Charlotte, Countess of Issoudun (13 July 1808 – 13 July 1886) was a French noblewoman, daughter of Prince Charles Ferdinand, Duke of Berry and Amy Brown.

== Biography ==

Charlotte's coat of arms: Azure a pairle couped between three fleurs-de-lys or, on a chief engrailed of the second three fleurs-de-lys of the first.

Charlotte was born on 13 July 1808. Her parents had met in the autumn "fall" of the previous year during performances at the London Royal Opera House. After the relationship between her parents, her sister Louise would be born. On 30 November 1809, she was baptized in Her Majesty's Catholic Chapel in London.

As a consequence of the Bourbon Restoration in France, Amy Brown settled in Paris with her two daughters. On 20 February 1820, her father was the victim of an attack at the Parisian opera, being mortally wounded with a dagger by Louvel. That night, on his deathbed, he revealed to his wife, Marie Caroline of the Two-Siciles (with whom he had married in 1816 and a daughter, Louise) the existence of his two daughters with Amy Brown.

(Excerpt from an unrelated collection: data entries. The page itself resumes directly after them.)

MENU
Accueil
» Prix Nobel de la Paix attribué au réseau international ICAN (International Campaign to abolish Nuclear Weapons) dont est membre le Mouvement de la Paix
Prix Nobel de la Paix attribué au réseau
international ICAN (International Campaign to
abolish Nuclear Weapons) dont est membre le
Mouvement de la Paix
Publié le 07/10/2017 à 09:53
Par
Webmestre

His daughters went to the opera to say goodbye to their dying father and were welcomed by the Duchess de Berry, who declared that she will welcome them as daughters and watch over them. After their father's death, they lived under the protection of the French Royal family. On 9 June 1820, her great-uncle, King Louis XVIII, granted her French citizenship and the following day, the title of Countess of Issoudun and her own coat of arms. On the same day, her sister was also granted French citizenship and was ennobled with the title of Countess of Vierzon. The monarch also personally pensioned each of the sisters.

They maintained a relationship with their father's children, Louise and Henri, Duke of Bordeaux, accompanying them at their games at the Château de Bagatelle, even having their own apartments in the château de Rosny-sur Seine, owned by the Dowager Duchess of Berry.

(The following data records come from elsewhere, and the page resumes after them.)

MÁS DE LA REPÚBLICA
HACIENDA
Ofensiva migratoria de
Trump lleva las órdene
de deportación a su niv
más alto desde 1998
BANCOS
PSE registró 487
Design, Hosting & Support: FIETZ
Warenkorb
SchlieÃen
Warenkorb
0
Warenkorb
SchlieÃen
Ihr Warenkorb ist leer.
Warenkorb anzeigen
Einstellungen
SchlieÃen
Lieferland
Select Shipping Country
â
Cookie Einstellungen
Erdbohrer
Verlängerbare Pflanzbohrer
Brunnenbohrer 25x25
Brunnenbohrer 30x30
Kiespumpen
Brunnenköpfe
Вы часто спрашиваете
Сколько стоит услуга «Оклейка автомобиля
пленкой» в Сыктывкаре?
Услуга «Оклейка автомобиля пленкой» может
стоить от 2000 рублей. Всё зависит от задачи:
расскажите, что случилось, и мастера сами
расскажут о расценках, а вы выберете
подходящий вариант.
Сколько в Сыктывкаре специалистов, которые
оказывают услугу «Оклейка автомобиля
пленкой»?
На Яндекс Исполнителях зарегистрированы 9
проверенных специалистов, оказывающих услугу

On 1 October 1823 in the Parisian church of Saint Louis-d'Antin, she married Ferdinand, Count (later Prince) of Faucigny-Lucinge, military officer. They had five children:

- Charles de Faucigny-Lucinge et Coligny (17 August 1824 – 11 March 1910), Prince of Lucinge and Cystria, married Françoise de Sesmaisons, the daughter of Louis, Count of Sesmaisons, and Cécile de Kergorlay. Had issue.
- Louis de Faucigny-Lucinge et Coligny (26 January 1828–1907), Prince of Lucinge and Cystria, married Henriette Victorine Marie Amanda de Mailly, the daughter of Adrien de Mailly, Prince d'Orange, Marquis of Harcourt and Nesle, and Henriette de Lonlay de Villepail. Had issue.
- Henri de Faucigny-Lucinge (26 November 1831 – 19 April 1899), Prince of Lucinge and Cystria, married Noémie Gabrielle Guillaume de Chavaudon, the daughter of Auguste Guillaume de Chavaudon, Marquis of Chavaudon, and Emilie du Hamel. Had issue.
- Marguerite Louise de Faucigny-Lucinge (9 April 1833 – 21 January 1922), Princess of Lucinge and Cystria, married Ludovico (or Lodovico) Pallavicino, Marquis of Pallavicino, an Italian politician and senator of the Kingdom of Sardinia. Had issue.
- René de Faucigny-Lucinge (4 November 1841 – 30 March 1911), Prince of Lucinge and Cystria, never married. No issue.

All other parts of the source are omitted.